◆ **Brief**
Word for word, restate every record, though not the pictures.

◆ **Input**
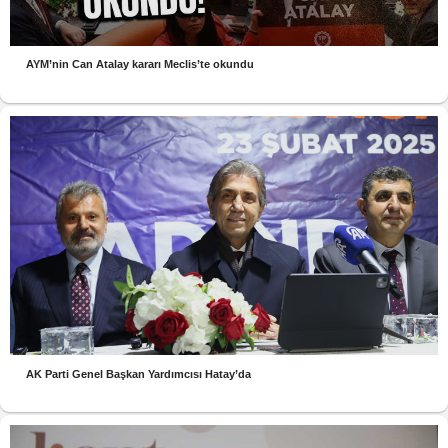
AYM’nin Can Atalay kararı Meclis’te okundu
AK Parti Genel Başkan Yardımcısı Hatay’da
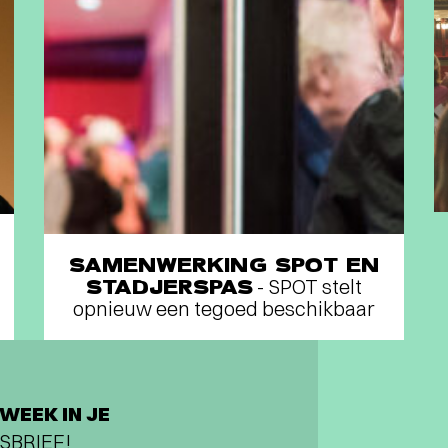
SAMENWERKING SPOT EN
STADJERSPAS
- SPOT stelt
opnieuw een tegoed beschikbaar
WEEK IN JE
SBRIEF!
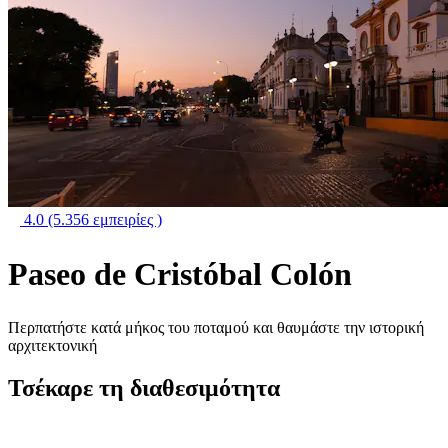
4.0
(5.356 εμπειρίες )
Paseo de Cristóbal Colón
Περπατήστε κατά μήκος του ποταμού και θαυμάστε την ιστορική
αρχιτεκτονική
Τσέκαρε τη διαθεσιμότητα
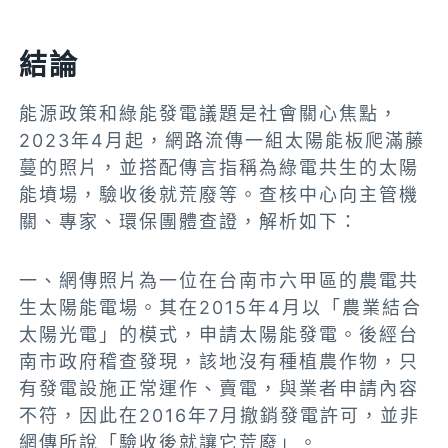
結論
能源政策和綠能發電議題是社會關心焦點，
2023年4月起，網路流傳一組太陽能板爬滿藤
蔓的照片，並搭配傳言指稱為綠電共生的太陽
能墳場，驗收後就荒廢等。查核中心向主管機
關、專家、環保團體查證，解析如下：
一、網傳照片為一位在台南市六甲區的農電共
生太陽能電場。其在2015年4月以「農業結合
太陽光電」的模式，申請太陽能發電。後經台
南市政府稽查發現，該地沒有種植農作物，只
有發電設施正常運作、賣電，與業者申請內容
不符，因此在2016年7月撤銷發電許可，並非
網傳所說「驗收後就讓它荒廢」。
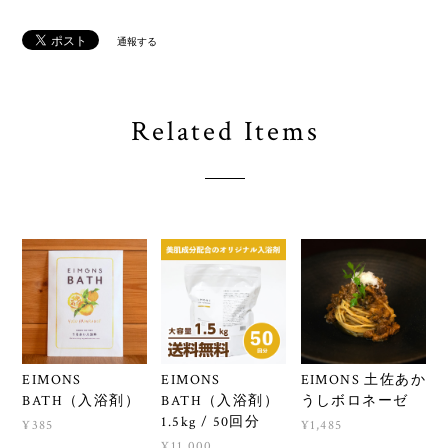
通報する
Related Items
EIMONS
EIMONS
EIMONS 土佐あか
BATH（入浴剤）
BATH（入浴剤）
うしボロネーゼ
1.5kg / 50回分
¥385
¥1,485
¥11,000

◆ **Answer space**
AYM’nin Can Atalay kararı Meclis’te okundu
AK Parti Genel Başkan Yardımcısı Hatay’da
SAMENWERKING SPOT EN
STADJERSPAS
- SPOT stelt
opnieuw een tegoed beschikbaar
WEEK IN JE
SBRIEF!
4.0
(5.356 εμπειρίες )
Paseo de Cristóbal Colón
Περπατήστε κατά μήκος του ποταμού και θαυμάστε την ιστορική
αρχιτεκτονική
Τσέκαρε τη διαθεσιμότητα
結論
能源政策和綠能發電議題是社會關心焦點，
2023年4月起，網路流傳一組太陽能板爬滿藤
蔓的照片，並搭配傳言指稱為綠電共生的太陽
能墳場，驗收後就荒廢等。查核中心向主管機
關、專家、環保團體查證，解析如下：
一、網傳照片為一位在台南市六甲區的農電共
生太陽能電場。其在2015年4月以「農業結合
太陽光電」的模式，申請太陽能發電。後經台
南市政府稽查發現，該地沒有種植農作物，只
有發電設施正常運作、賣電，與業者申請內容
不符，因此在2016年7月撤銷發電許可，並非
網傳所說「驗收後就讓它荒廢」。
通報する
Related Items
EIMONS
EIMONS
EIMONS 土佐あか
BATH（入浴剤）
BATH（入浴剤）
うしボロネーゼ
1.5kg / 50回分
¥385
¥1,485
¥11,000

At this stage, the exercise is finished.